Spinel oxides with 3d transition metals are expected
to be cathode
materials with high energy density for magnesium rechargeable batteries.
Although it is important to control their phase transitions in order
to reduce the polarization during charge/discharge processes for practical
use, the relationship between the electrochemical properties and the
phase transition mechanism of spinel oxides is not well understood.

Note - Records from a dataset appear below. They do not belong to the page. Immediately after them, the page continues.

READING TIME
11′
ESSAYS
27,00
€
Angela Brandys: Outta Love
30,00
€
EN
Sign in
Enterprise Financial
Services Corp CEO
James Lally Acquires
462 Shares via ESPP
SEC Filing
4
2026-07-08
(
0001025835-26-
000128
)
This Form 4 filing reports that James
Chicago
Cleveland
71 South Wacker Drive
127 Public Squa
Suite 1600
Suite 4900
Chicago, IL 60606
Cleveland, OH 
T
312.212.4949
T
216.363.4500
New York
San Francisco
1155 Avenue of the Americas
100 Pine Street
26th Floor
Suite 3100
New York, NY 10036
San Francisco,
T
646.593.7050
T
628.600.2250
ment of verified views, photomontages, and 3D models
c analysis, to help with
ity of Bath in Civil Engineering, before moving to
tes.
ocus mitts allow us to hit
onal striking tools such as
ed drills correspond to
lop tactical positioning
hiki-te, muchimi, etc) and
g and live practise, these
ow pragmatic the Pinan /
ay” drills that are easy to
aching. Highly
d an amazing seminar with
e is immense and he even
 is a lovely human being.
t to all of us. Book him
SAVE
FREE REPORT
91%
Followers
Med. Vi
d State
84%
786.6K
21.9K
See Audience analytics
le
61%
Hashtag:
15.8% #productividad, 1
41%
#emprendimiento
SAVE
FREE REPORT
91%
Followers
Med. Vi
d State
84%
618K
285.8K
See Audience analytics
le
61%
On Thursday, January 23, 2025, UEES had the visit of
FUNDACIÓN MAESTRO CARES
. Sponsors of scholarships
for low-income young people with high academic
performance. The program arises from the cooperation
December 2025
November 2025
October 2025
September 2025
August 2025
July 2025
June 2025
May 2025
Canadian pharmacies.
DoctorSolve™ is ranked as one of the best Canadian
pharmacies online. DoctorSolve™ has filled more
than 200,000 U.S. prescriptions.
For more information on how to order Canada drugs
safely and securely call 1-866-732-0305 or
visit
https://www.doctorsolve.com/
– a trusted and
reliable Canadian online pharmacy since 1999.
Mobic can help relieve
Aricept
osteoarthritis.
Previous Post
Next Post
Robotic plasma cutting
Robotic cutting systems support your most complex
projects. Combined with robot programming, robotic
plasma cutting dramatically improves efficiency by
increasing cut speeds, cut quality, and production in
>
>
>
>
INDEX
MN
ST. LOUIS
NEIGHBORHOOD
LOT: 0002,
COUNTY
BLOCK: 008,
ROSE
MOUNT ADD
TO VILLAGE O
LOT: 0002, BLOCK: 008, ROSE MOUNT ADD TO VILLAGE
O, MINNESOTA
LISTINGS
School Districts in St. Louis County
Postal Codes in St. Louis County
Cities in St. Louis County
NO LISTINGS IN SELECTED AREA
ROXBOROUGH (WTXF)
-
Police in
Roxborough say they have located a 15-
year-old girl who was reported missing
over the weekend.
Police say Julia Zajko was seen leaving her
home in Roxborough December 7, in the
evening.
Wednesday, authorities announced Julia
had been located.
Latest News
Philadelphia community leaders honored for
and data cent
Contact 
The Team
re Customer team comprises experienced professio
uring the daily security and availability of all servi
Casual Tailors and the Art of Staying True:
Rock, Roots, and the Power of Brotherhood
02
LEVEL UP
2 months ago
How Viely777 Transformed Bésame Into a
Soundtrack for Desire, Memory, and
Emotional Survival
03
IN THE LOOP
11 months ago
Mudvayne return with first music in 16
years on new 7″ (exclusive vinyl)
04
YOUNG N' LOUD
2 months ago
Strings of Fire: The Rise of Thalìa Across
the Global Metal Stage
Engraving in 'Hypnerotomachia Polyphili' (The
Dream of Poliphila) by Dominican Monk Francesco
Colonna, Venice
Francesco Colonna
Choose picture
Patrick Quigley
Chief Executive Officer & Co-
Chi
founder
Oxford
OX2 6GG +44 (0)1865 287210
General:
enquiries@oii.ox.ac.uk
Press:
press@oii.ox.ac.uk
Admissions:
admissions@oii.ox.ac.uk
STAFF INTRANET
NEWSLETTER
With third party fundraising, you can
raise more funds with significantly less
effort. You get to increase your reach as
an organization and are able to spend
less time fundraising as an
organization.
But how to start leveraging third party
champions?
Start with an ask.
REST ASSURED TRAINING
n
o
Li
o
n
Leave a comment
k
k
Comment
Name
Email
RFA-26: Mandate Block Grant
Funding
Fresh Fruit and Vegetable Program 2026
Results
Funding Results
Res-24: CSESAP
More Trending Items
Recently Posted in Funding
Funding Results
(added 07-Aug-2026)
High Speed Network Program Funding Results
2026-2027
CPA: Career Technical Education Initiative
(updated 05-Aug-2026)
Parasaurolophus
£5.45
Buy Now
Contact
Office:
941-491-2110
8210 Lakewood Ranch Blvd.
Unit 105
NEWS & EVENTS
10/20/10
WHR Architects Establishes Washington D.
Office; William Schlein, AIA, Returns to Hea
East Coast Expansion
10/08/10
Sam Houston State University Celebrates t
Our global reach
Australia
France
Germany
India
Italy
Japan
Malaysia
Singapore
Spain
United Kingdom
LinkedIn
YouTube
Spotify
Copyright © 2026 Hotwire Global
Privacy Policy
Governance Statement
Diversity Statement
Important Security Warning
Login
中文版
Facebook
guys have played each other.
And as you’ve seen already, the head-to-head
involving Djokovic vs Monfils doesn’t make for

In this study, we examined the electrochemical properties and the
phase transition mechanism of Mg2+ insertion into ZnMn2O4 spinel oxide by using the galvanostatic intermittent
titration technique (GITT), X-ray absorption spectroscopy (XAS), and
synchrotron X-ray diffraction (XRD) measurements and compared them
to those of MgMn2O4 spinel oxide. Compared to
MgMn2O4, the polarization was relatively small
in ZnMn2O4 in the early stage of the Mg2+ insertion process (0 ≤ x ≤
0.3) because the ZnMn2O4 spinel phase has a
larger solid-solution limit for Mg2+ insertion. On the
other hand, in the late stage of the Mg2+ insertion process
(0.3 < x ≤ 0.58), the polarization of ZnMn2O4 was larger than that of MgMn2O4 due to the larger volume change between the spinel and rocksalt
phases. The finding that the use of zinc stable at the tetrahedral
configuration in spinel oxides can expand the solid-solution limit
for Mg2+ insertion into the spinel phase and reduce the
polarization is significant for the development of cathode materials
in magnesium rechargeable batteries.